▶ _Action item_: Could you restate every line of the data word for word?

START Dataset

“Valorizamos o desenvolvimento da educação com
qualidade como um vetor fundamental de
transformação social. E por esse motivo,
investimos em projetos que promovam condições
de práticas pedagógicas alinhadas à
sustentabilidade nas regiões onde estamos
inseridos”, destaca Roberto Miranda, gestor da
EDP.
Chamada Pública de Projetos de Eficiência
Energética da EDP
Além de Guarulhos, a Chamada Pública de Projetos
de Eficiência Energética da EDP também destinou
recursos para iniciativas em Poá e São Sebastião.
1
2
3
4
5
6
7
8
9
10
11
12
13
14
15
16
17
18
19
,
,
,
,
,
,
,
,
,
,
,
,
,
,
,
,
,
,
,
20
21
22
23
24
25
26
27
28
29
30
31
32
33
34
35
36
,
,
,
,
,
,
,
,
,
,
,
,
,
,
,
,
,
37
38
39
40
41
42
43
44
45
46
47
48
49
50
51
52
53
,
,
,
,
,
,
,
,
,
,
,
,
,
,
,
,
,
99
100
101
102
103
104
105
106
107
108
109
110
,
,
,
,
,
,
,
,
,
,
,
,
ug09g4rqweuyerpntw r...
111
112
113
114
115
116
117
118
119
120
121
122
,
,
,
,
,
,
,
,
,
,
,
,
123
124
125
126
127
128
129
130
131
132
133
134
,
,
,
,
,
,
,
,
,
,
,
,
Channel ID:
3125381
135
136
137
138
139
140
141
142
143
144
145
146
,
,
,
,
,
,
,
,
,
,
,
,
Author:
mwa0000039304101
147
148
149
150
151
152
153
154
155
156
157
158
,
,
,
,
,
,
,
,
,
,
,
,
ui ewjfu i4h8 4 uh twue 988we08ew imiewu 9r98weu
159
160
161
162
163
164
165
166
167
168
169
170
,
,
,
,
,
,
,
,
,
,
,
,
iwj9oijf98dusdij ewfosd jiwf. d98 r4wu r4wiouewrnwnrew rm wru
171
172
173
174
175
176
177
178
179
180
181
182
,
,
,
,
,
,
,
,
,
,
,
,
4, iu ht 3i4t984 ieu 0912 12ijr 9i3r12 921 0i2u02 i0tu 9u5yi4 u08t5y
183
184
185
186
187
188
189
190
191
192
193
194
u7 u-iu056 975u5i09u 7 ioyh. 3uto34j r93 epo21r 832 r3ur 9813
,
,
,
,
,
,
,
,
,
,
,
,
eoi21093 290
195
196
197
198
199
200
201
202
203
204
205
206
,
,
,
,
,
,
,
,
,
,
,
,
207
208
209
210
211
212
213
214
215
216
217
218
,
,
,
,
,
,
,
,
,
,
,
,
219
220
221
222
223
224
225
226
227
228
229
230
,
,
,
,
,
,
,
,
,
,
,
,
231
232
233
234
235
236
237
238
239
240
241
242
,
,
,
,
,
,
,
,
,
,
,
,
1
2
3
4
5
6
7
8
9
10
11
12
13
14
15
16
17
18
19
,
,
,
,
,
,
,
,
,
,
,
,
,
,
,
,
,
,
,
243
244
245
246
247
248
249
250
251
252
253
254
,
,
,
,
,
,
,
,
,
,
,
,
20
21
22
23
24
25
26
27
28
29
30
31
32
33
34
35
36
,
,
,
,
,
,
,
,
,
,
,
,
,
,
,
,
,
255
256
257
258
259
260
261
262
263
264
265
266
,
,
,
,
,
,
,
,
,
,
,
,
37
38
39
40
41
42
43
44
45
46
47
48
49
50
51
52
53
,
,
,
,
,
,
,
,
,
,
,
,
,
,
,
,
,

END Dataset

▶ _Response area_:
“Valorizamos o desenvolvimento da educação com
qualidade como um vetor fundamental de
transformação social. E por esse motivo,
investimos em projetos que promovam condições
de práticas pedagógicas alinhadas à
sustentabilidade nas regiões onde estamos
inseridos”, destaca Roberto Miranda, gestor da
EDP.
Chamada Pública de Projetos de Eficiência
Energética da EDP
Além de Guarulhos, a Chamada Pública de Projetos
de Eficiência Energética da EDP também destinou
recursos para iniciativas em Poá e São Sebastião.
1
2
3
4
5
6
7
8
9
10
11
12
13
14
15
16
17
18
19
,
,
,
,
,
,
,
,
,
,
,
,
,
,
,
,
,
,
,
20
21
22
23
24
25
26
27
28
29
30
31
32
33
34
35
36
,
,
,
,
,
,
,
,
,
,
,
,
,
,
,
,
,
37
38
39
40
41
42
43
44
45
46
47
48
49
50
51
52
53
,
,
,
,
,
,
,
,
,
,
,
,
,
,
,
,
,
99
100
101
102
103
104
105
106
107
108
109
110
,
,
,
,
,
,
,
,
,
,
,
,
ug09g4rqweuyerpntw r...
111
112
113
114
115
116
117
118
119
120
121
122
,
,
,
,
,
,
,
,
,
,
,
,
123
124
125
126
127
128
129
130
131
132
133
134
,
,
,
,
,
,
,
,
,
,
,
,
Channel ID:
3125381
135
136
137
138
139
140
141
142
143
144
145
146
,
,
,
,
,
,
,
,
,
,
,
,
Author:
mwa0000039304101
147
148
149
150
151
152
153
154
155
156
157
158
,
,
,
,
,
,
,
,
,
,
,
,
ui ewjfu i4h8 4 uh twue 988we08ew imiewu 9r98weu
159
160
161
162
163
164
165
166
167
168
169
170
,
,
,
,
,
,
,
,
,
,
,
,
iwj9oijf98dusdij ewfosd jiwf. d98 r4wu r4wiouewrnwnrew rm wru
171
172
173
174
175
176
177
178
179
180
181
182
,
,
,
,
,
,
,
,
,
,
,
,
4, iu ht 3i4t984 ieu 0912 12ijr 9i3r12 921 0i2u02 i0tu 9u5yi4 u08t5y
183
184
185
186
187
188
189
190
191
192
193
194
u7 u-iu056 975u5i09u 7 ioyh. 3uto34j r93 epo21r 832 r3ur 9813
,
,
,
,
,
,
,
,
,
,
,
,
eoi21093 290
195
196
197
198
199
200
201
202
203
204
205
206
,
,
,
,
,
,
,
,
,
,
,
,
207
208
209
210
211
212
213
214
215
216
217
218
,
,
,
,
,
,
,
,
,
,
,
,
219
220
221
222
223
224
225
226
227
228
229
230
,
,
,
,
,
,
,
,
,
,
,
,
231
232
233
234
235
236
237
238
239
240
241
242
,
,
,
,
,
,
,
,
,
,
,
,
1
2
3
4
5
6
7
8
9
10
11
12
13
14
15
16
17
18
19
,
,
,
,
,
,
,
,
,
,
,
,
,
,
,
,
,
,
,
243
244
245
246
247
248
249
250
251
252
253
254
,
,
,
,
,
,
,
,
,
,
,
,
20
21
22
23
24
25
26
27
28
29
30
31
32
33
34
35
36
,
,
,
,
,
,
,
,
,
,
,
,
,
,
,
,
,
255
256
257
258
259
260
261
262
263
264
265
266
,
,
,
,
,
,
,
,
,
,
,
,
37
38
39
40
41
42
43
44
45
46
47
48
49
50
51
52
53
,
,
,
,
,
,
,
,
,
,
,
,
,
,
,
,
,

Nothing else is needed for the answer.